Viele der Bands und Musiker, die seit den 1990er Jahren zur Protestkultur gehörten, traten auf Veranstaltungen der parteipolitischen Opposition auf, so bei den Protesten nach den Präsidentschaftswahlen im März 2006, die damals als „Jeans-Revolution“ und „Kornblumen-Revolution“ bezeichnet wurden. Auf dem Oktoberplatz errichteten die überwiegend jungen Demonstranten bei eisiger Kälte ein Zeltlager, das nach fünf Tagen von der Staatsmacht geräumt wurde. Bereits damals wurde Losung „Wir glauben! Wir können! Wir werden siegen!“ (Verym! Моžam! Peramožam!) bei den Protesten skandiert, die nun seit August 2020 auf Demonstrationen zu hören oder auf Plakaten zu lesen ist.

Diese Ereignisse verarbeitete der Filmemacher Jury Chaščavacki in seinem Film Kalinovski Square (Plošča).9 Gewisse Formen der spontan organisierten Solidaritätsaktionen, welche die heutigen Proteste charakterisieren, waren auch damals zu beobachten.

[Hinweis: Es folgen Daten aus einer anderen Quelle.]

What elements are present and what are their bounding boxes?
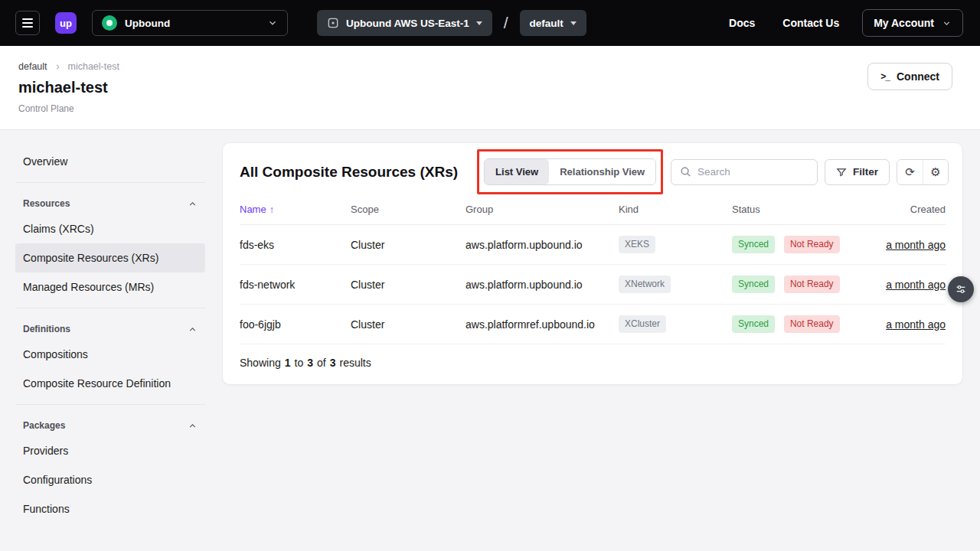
sidebar-item-composite-resource-definition[interactable]: Composite Resource Definition	[15, 369, 205, 398]
nav-link-docs[interactable]: Docs	[729, 17, 755, 29]
page-header-left: default michael-test michael-test Contro…	[18, 61, 119, 114]
column-header-name[interactable]: Name↑	[240, 199, 351, 225]
chevron-up-icon	[188, 199, 198, 209]
sidebar-item-providers[interactable]: Providers	[15, 436, 205, 465]
column-header-status[interactable]: Status	[732, 199, 874, 225]
summary-text: of	[317, 357, 326, 369]
sidebar-item-overview[interactable]: Overview	[15, 147, 205, 176]
my-account-button[interactable]: My Account	[862, 9, 963, 37]
path-separator: /	[504, 14, 508, 32]
settings-button[interactable]: ⚙	[923, 160, 948, 184]
column-header-created[interactable]: Created	[874, 199, 946, 225]
topbar: up Upbound Upbound AWS US-East-1 / defau…	[0, 0, 980, 46]
upbound-logo[interactable]: up	[55, 12, 77, 34]
org-name: Upbound	[125, 18, 170, 29]
column-header-scope[interactable]: Scope	[351, 199, 466, 225]
sidebar-item-functions[interactable]: Functions	[15, 494, 205, 523]
table-row[interactable]: foo-6jgjb Cluster aws.platformref.upboun…	[240, 305, 946, 344]
caret-down-icon	[570, 21, 577, 25]
summary-to: 3	[307, 357, 313, 369]
column-header-kind[interactable]: Kind	[619, 199, 732, 225]
my-account-label: My Account	[874, 17, 934, 29]
content-card: All Composite Resources (XRs) List View …	[222, 142, 963, 385]
cell-kind: XEKS	[619, 225, 732, 265]
control-plane-selector[interactable]: Upbound AWS US-East-1	[317, 10, 492, 36]
cell-group: aws.platformref.upbound.io	[466, 305, 619, 344]
cell-scope: Cluster	[351, 305, 466, 344]
hamburger-menu-button[interactable]	[15, 11, 40, 35]
section-label: Packages	[23, 420, 65, 431]
cell-status: Synced Not Ready	[732, 225, 874, 265]
summary-text: to	[295, 357, 304, 369]
created-link[interactable]: a month ago	[886, 318, 946, 331]
column-header-group[interactable]: Group	[466, 199, 619, 225]
cell-name: foo-6jgjb	[240, 305, 351, 344]
filter-icon	[836, 167, 847, 178]
refresh-button[interactable]: ⟳	[897, 160, 923, 184]
column-label: Scope	[351, 204, 379, 215]
column-label: Group	[466, 204, 493, 215]
sidebar-divider	[15, 182, 205, 183]
kind-badge: XNetwork	[619, 276, 671, 293]
cell-scope: Cluster	[351, 265, 466, 305]
org-selector[interactable]: Upbound	[92, 10, 288, 36]
summary-text: Showing	[240, 357, 281, 369]
sidebar-item-composite-resources[interactable]: Composite Resources (XRs)	[15, 243, 205, 272]
sidebar-item-managed-resources[interactable]: Managed Resources (MRs)	[15, 272, 205, 302]
hamburger-icon	[22, 18, 33, 20]
results-summary: Showing 1 to 3 of 3 results	[223, 344, 962, 384]
filter-label: Filter	[853, 166, 878, 178]
summary-text: results	[339, 357, 371, 369]
list-view-button[interactable]: List View	[485, 159, 549, 184]
not-ready-badge: Not Ready	[784, 236, 840, 253]
chevron-up-icon	[188, 324, 198, 334]
search-box[interactable]	[671, 159, 818, 185]
table-row[interactable]: fds-network Cluster aws.platform.upbound…	[240, 265, 946, 305]
kind-badge: XCluster	[619, 315, 666, 333]
cell-status: Synced Not Ready	[732, 305, 874, 344]
table-row[interactable]: fds-eks Cluster aws.platform.upbound.io …	[240, 225, 946, 265]
group-selector[interactable]: default	[520, 10, 586, 36]
sidebar: Overview Resources Claims (XRCs) Composi…	[15, 142, 205, 523]
relationship-view-button[interactable]: Relationship View	[549, 159, 655, 184]
summary-from: 1	[285, 357, 291, 369]
section-label: Definitions	[23, 324, 70, 334]
sidebar-item-compositions[interactable]: Compositions	[15, 340, 205, 369]
sidebar-section-packages[interactable]: Packages	[15, 411, 205, 436]
cell-kind: XCluster	[619, 305, 732, 344]
synced-badge: Synced	[732, 276, 775, 293]
cell-kind: XNetwork	[619, 265, 732, 305]
column-label: Created	[910, 204, 946, 215]
not-ready-badge: Not Ready	[784, 276, 840, 293]
search-input[interactable]	[697, 166, 808, 178]
table-header-row: Name↑ Scope Group Kind Status Created	[240, 199, 946, 225]
connect-button[interactable]: >_ Connect	[867, 63, 952, 90]
control-plane-name: Upbound AWS US-East-1	[346, 18, 469, 29]
breadcrumb: default michael-test	[18, 61, 119, 72]
breadcrumb-root[interactable]: default	[18, 61, 47, 72]
view-toggle: List View Relationship View	[484, 158, 656, 185]
created-link[interactable]: a month ago	[886, 239, 946, 251]
page-title: michael-test	[18, 79, 119, 96]
caret-down-icon	[476, 21, 482, 25]
cell-created: a month ago	[874, 225, 946, 265]
created-link[interactable]: a month ago	[886, 279, 946, 291]
sidebar-item-claims[interactable]: Claims (XRCs)	[15, 214, 205, 243]
sliders-icon	[955, 283, 967, 295]
sidebar-section-resources[interactable]: Resources	[15, 189, 205, 214]
sidebar-item-configurations[interactable]: Configurations	[15, 465, 205, 494]
group-name: default	[530, 18, 564, 29]
floating-widget-button[interactable]	[948, 276, 974, 302]
cell-status: Synced Not Ready	[732, 265, 874, 305]
column-label: Name	[240, 204, 266, 215]
summary-total: 3	[330, 357, 336, 369]
filter-button[interactable]: Filter	[825, 159, 890, 185]
sidebar-divider	[15, 404, 205, 405]
connect-label: Connect	[897, 70, 939, 83]
search-icon	[680, 166, 691, 178]
synced-badge: Synced	[732, 236, 775, 253]
nav-link-contact-us[interactable]: Contact Us	[782, 17, 839, 29]
sidebar-section-definitions[interactable]: Definitions	[15, 315, 205, 340]
column-label: Kind	[619, 204, 639, 215]
page-header: default michael-test michael-test Contro…	[0, 46, 980, 130]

So wurden die Demonstranten im Zeltlager von Stadtbewohnern mit Essen und heißen Getränken versorgt. Damals machten dezidiert politische Jugendorganisationen wie die Nationalisten der Malady Front oder Zubr (Wisent) durch Protestformen wie Flashmobs auf ihre Anliegen aufmerksam. So gab es immer wieder kleinere, spontan organisierte Demonstrationen (Mitingy), bei denen Meinungs- und Pressefreiheit eingefordert wurde. Viele Jahre lang versammelten sich Menschen am 16. eines jeden Monats an zentralen Plätzen in Minsk, um mit großformatigen Fotos an die 1999/2000 verschwundenen Oppositionspolitiker und Journalisten zu erinnern. Der ehemalige Leiter der Wahlkommission, Viktar Hančar, und sein Freund, der Geschäftsmann Anatol’ Krasoŭski, waren am 16. September 1999 spurlos verschwunden. Mit großer Sicherheit wurden sie von einem Spezialkommando, der „Todesschwadron“, umgebracht.10

Die Satiregruppe Navinki brachte einen neuen Ton in die Protestkultur. Mit ihrem verspielten Anarcho-Schabernack in der hauseigenen Zeitung11 oder dem Film Gydbaj Bac’ka! 12 fand die Truppe viele Fans und Anhänger. Auch aus der Einsicht, dass die Opposition eine direkte Konfrontation mit dem hochgerüsteten Regime nicht gewinnen konnte, verlagerte sich der Protest zusehends in Nischen, die den Nonkonformisten, Künstlern, Hipstern oder Aktivisten zur Selbstentfaltung überlassen wurden – selbstverständlich unter der Kontrolle des autoritären Staates. Es war die Strategie der Träger dieser Protestkultur, Räume der Selbstverwirklichung neu zu besetzen und zu erweitern. Hier spielte auch der virtuelle Raum, das Internet, eine bedeutende Rolle. Ab Mitte der 2000er Jahre wurde mit ironischen Memes und Illustrationen im Netz die Absurdität der Staatsideologie aufs Korn genommen wurde, junge Organisationen wie Tretij Put’ versuchten, alternative Politik- und Gesellschaftsentwürfe zu verfolgen und neue Medienprojekte wie 34Mag.net unterstützten die Lust einer neuen Generation an der Selbstverwirklichung.13  Man kann dies als eine Strategie der Anpassung, aber auch als clevere Umdeutung interpretieren. Die Verantwortlichen aus der Protestbewegung verstanden, dass die direkte Konfrontation in den 1990er Jahren mit einem Repressionsapparat, der sich gut auf die Opposition eingestellt hatte, nur zu sinnlosen Reibungsverlusten geführt hatte. Zahlreiche Jugendliche verließen aus Frust und Perspektivlosigkeit das Land Richtung EU, USA oder Kanada. Wieder andere begannen ihren durch die Proteste von 2006 befeuerten Veränderungswillen in Umwelt-, Ökotourismus-, Geschichts-, Weiterbildungs-, IT- oder Kulturprojekten zu kanalisieren, die sich in Nischen abseits des „Politischen“ relativ unbedrängt entwickeln konnten.14  Dort haben sich in den vergangenen 15 Jahren stabile Netzwerke entwickelt, die so anpassungsfähig sind, dass sie in einem feindlichen Umfeld überleben können, wovon auch der Protest von 2020 lebt und profitiert.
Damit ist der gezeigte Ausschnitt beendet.